Maciej Dowbor gorzko o pracy w mediach. „To jest naprawdę bardzo ciężkie”
Maciej Dowbor jest obecny w mediach już od kilkudziesięciu lat. W trakcie swojej kariery był związany z radiową Trójką i RMF FM, a także telewizjami TVN, TVP oraz przez 19 lat z Polsatem. Kilka tygodni temu wrócił do TVN-u, gdzie współprowadzi „Dzień Dobry TVN”. Teraz wypowiedział się na temat swojej pracy. Wyznał, że nie zawsze bywa kolorowo.
Maciej Dowbor o krytyce
W sierpniu ogłoszony został wielki transfer Macieja Dowbora, który dołączył do zespołu śniadaniówki TVN-u. W sieci momentanie pojawiło się wtedy mnóstwo komentarzy – część osób była zachwycona tym posunięciem, inni z kolei krytykowali dziennikarza i to, do jakiej prezenterki został dobrany w „Dzień Dobry TVN”. Teraz 45-latek podzielił się w wywiadzie z „Super Expressem” przemyśleniami na temat trudów wiążących się z występami przed kamerami i konfrontacją z hejtem w sieci. Były prowadzący „Twoja twarz brzmi znajomo” stwierdził, że nabycie odporności na negatywne komentarze jest niezbędnym elementem kariery w branży rozrywkowej.
– Nie da się pracować w show-biznesie bez uzbrojenia się w pancerz, który cię chroni przed tym światem zewnętrznym, zwłaszcza w dobie rozwiniętych social mediów, gdzie każdy właściwie może napisać, co chce bezkarnie, często z konta anonimowego, gdzie nie widać twarzy, nie widać imienia i nazwiska – zaczął.
W dalszej części rozmowy Maciej Dowbor podkreślił, że umiejętność ignorowania hejtu jest niezbędna, gdyż nadmierna wrażliwość na krytykę może prowadzić do potrzeby wsparcia ze strony specjalistów i korzystania z leków.
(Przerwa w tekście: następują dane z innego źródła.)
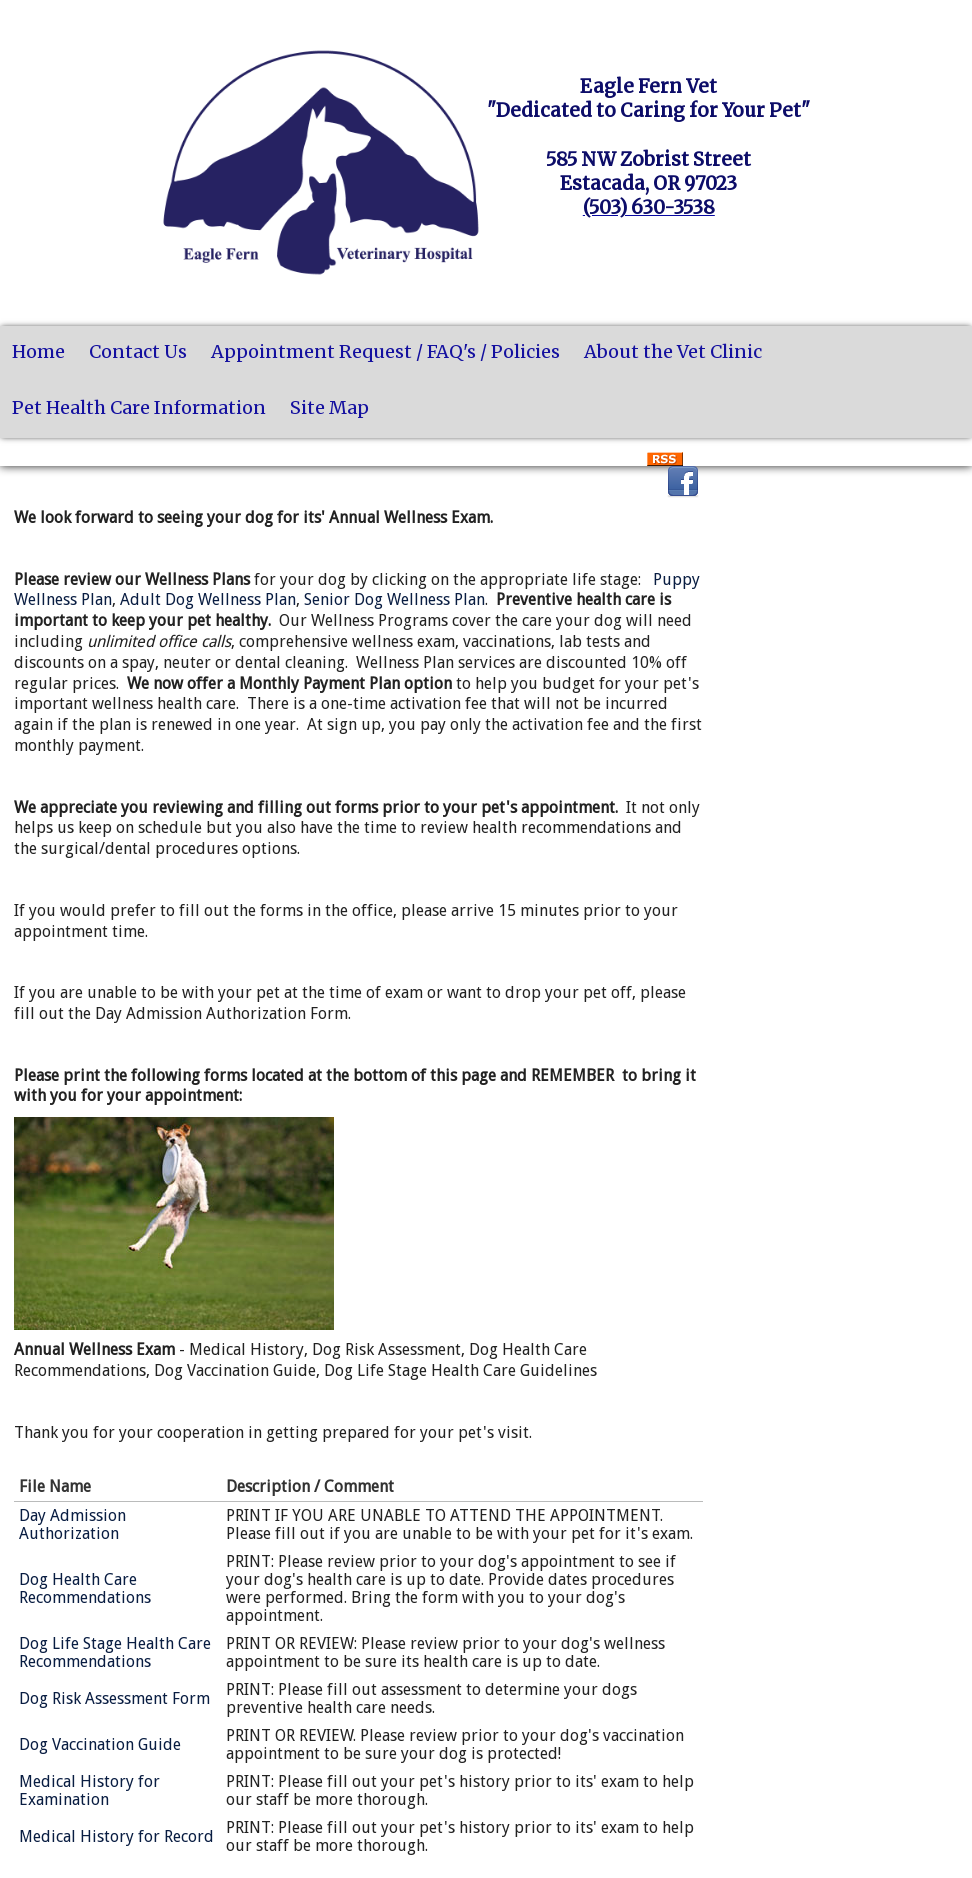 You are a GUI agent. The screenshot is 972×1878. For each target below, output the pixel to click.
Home (38, 351)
Wszystko po to, by móc wyjść z psychicznego dołka. – Jeżeli taka osoba się w to nie uzbroi, to gwarantuję jej, że skończy na kozetce u poważnego psychoterapeuty i będzie musiała brać poważne leki. W najlepszym wypadku. To jest naprawdę bardzo ciężkie – kontynuował.
Co więcej, prezenter stwierdził, że bycie lubianym przez wszystkich też nie jest dobre, ponieważ takie osoby są postrzegane jako „bezbarwne i nijakie”, a według byłego gwiazdora Polsatu „nie ma nic gorszego”. – Jak się wszystkim podobasz, to stajesz się nudny, stajesz się nijaki. To zazwyczaj oznacza, że stajesz się w sumie perfekcyjny, ale tak naprawdę nijaki. Nie jesteśmy zupą pomidorową, żeby wszystkim smakować po prostu — podsumował.